**Exercise details**.
What number of lines in the data below contain the string "flows"? Answer with that number alone.
Segment Open
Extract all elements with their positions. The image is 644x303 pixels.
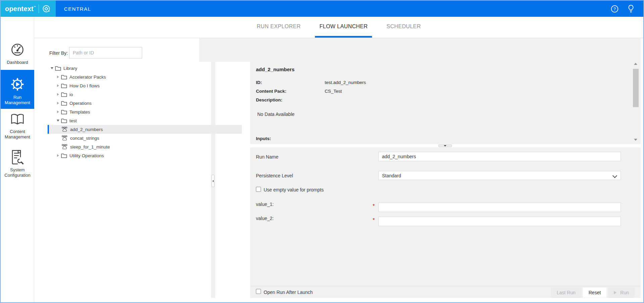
persistence-level-select[interactable]: Standard xyxy=(378,171,621,180)
sidebar-item-dashboard[interactable]: Dashboard xyxy=(1,42,34,65)
tree-item-add-2-numbers[interactable]: add_2_numbers xyxy=(48,125,242,134)
lightbulb-icon[interactable] xyxy=(628,4,634,13)
content-pack-row: Content Pack:CS_Test xyxy=(256,89,342,94)
description-label: Description: xyxy=(256,97,325,102)
use-empty-value-label: Use empty value for prompts xyxy=(264,187,324,192)
filter-input[interactable] xyxy=(69,47,142,58)
tab-label: FLOW LAUNCHER xyxy=(319,24,368,30)
chevron-down-icon xyxy=(612,173,617,178)
run-button[interactable]: Run xyxy=(608,288,635,298)
splitter-collapse-handle[interactable] xyxy=(211,175,215,187)
flow-launcher-panel: add_2_numbers ID:test.add_2_numbers Cont… xyxy=(250,58,641,298)
expand-arrow-icon[interactable] xyxy=(56,76,60,78)
expand-arrow-icon[interactable] xyxy=(56,154,60,157)
tree-item-concat-strings[interactable]: concat_strings xyxy=(48,134,242,142)
no-data-text: No Data Available xyxy=(257,112,294,117)
value-2-input[interactable] xyxy=(378,217,621,226)
last-run-button[interactable]: Last Run xyxy=(551,288,581,298)
flow-title: add_2_numbers xyxy=(256,67,294,72)
svg-text:?: ? xyxy=(613,7,616,11)
scrollbar-thumb[interactable] xyxy=(633,69,639,107)
flow-icon xyxy=(62,127,68,132)
tree-item-label: sleep_for_1_minute xyxy=(70,144,110,149)
help-icon[interactable]: ? xyxy=(611,5,619,13)
expand-arrow-icon[interactable] xyxy=(56,120,60,122)
use-empty-value-checkbox[interactable] xyxy=(256,187,261,192)
tree-item-label: concat_strings xyxy=(70,136,99,141)
sidebar-item-label: Run Management xyxy=(5,95,30,105)
expand-arrow-icon[interactable] xyxy=(56,84,60,87)
splitter-collapse-handle[interactable] xyxy=(438,144,452,147)
flow-id-row: ID:test.add_2_numbers xyxy=(256,80,366,85)
sidebar-item-system-configuration[interactable]: System Configuration xyxy=(1,150,34,178)
expand-arrow-icon[interactable] xyxy=(56,102,60,104)
required-asterisk: * xyxy=(373,203,375,209)
tree-item-accelerator-packs[interactable]: Accelerator Packs xyxy=(48,73,242,81)
button-label: Run xyxy=(620,290,629,295)
expand-arrow-icon[interactable] xyxy=(56,111,60,113)
tree-item-templates[interactable]: Templates xyxy=(48,107,242,116)
oo-central-app-icon xyxy=(42,4,51,13)
gauge-icon xyxy=(1,42,34,57)
persistence-level-value: Standard xyxy=(382,173,401,178)
trademark-mark: ™ xyxy=(34,6,36,8)
value-1-label: value_1: xyxy=(256,202,274,207)
tree-item-label: How Do I flows xyxy=(69,83,100,88)
app-window: opentext™ CENTRAL ? Dashboard Run Manage xyxy=(0,0,644,303)
folder-icon xyxy=(61,75,67,80)
flow-id-value: test.add_2_numbers xyxy=(325,80,366,85)
tree-item-how-do-i-flows[interactable]: How Do I flows xyxy=(48,81,242,90)
folder-icon xyxy=(61,118,67,123)
tree-item-test[interactable]: test xyxy=(48,116,242,125)
tree-item-io[interactable]: io xyxy=(48,90,242,99)
collapse-left-icon xyxy=(212,180,214,182)
inputs-section-label: Inputs: xyxy=(256,136,271,141)
tree-item-label: test xyxy=(69,118,77,123)
tree-item-label: Operations xyxy=(69,101,92,106)
top-bar: opentext™ CENTRAL ? xyxy=(1,1,643,17)
tree-item-label: add_2_numbers xyxy=(70,127,103,132)
tree-item-library[interactable]: Library xyxy=(48,64,242,73)
button-label: Last Run xyxy=(557,290,576,295)
tree-item-label: io xyxy=(69,92,73,97)
expand-arrow-icon[interactable] xyxy=(50,67,54,69)
app-title: CENTRAL xyxy=(64,6,91,12)
tree-item-operations[interactable]: Operations xyxy=(48,99,242,107)
scroll-up-icon[interactable] xyxy=(634,63,637,65)
launch-footer: Open Run After Launch Last Run Reset Run xyxy=(250,286,641,298)
folder-icon xyxy=(61,153,67,158)
sidebar-item-content-management[interactable]: Content Management xyxy=(1,114,34,140)
value-1-input[interactable] xyxy=(378,203,621,212)
tree-item-utility-operations[interactable]: Utility Operations xyxy=(48,151,242,160)
scroll-down-icon[interactable] xyxy=(634,139,637,141)
left-nav-sidebar: Dashboard Run Management Content Managem… xyxy=(1,17,34,302)
system-config-icon xyxy=(1,150,34,165)
horizontal-splitter[interactable] xyxy=(250,144,641,147)
tab-run-explorer[interactable]: RUN EXPLORER xyxy=(252,17,305,38)
reset-button[interactable]: Reset xyxy=(583,288,607,298)
sidebar-item-label: Dashboard xyxy=(7,60,28,65)
tree-item-label: Accelerator Packs xyxy=(69,75,106,80)
tab-label: RUN EXPLORER xyxy=(257,24,301,30)
launch-form: Run Name Persistence Level Standard Use … xyxy=(250,147,641,298)
run-name-input[interactable] xyxy=(378,152,621,161)
expand-arrow-icon[interactable] xyxy=(56,93,60,96)
required-asterisk: * xyxy=(373,217,375,223)
tree-item-sleep-for-1-minute[interactable]: sleep_for_1_minute xyxy=(48,142,242,151)
flow-icon xyxy=(62,135,68,141)
footer-buttons: Last Run Reset Run xyxy=(551,288,635,298)
opentext-logo: opentext™ xyxy=(1,1,56,17)
open-run-after-launch-checkbox[interactable] xyxy=(256,289,261,294)
open-run-after-launch-label: Open Run After Launch xyxy=(264,290,313,295)
details-scrollbar[interactable] xyxy=(633,63,639,141)
logo-divider xyxy=(39,4,39,13)
sidebar-item-run-management[interactable]: Run Management xyxy=(1,70,34,109)
tree-item-label: Templates xyxy=(69,110,90,115)
tab-scheduler[interactable]: SCHEDULER xyxy=(382,17,425,38)
folder-icon xyxy=(61,83,67,88)
tab-flow-launcher[interactable]: FLOW LAUNCHER xyxy=(315,17,372,38)
play-icon xyxy=(614,291,616,294)
button-label: Reset xyxy=(589,290,601,295)
tree-item-label: Utility Operations xyxy=(69,153,104,158)
tree-item-label: Library xyxy=(63,66,77,71)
Segment Closed
**Written solution**.
2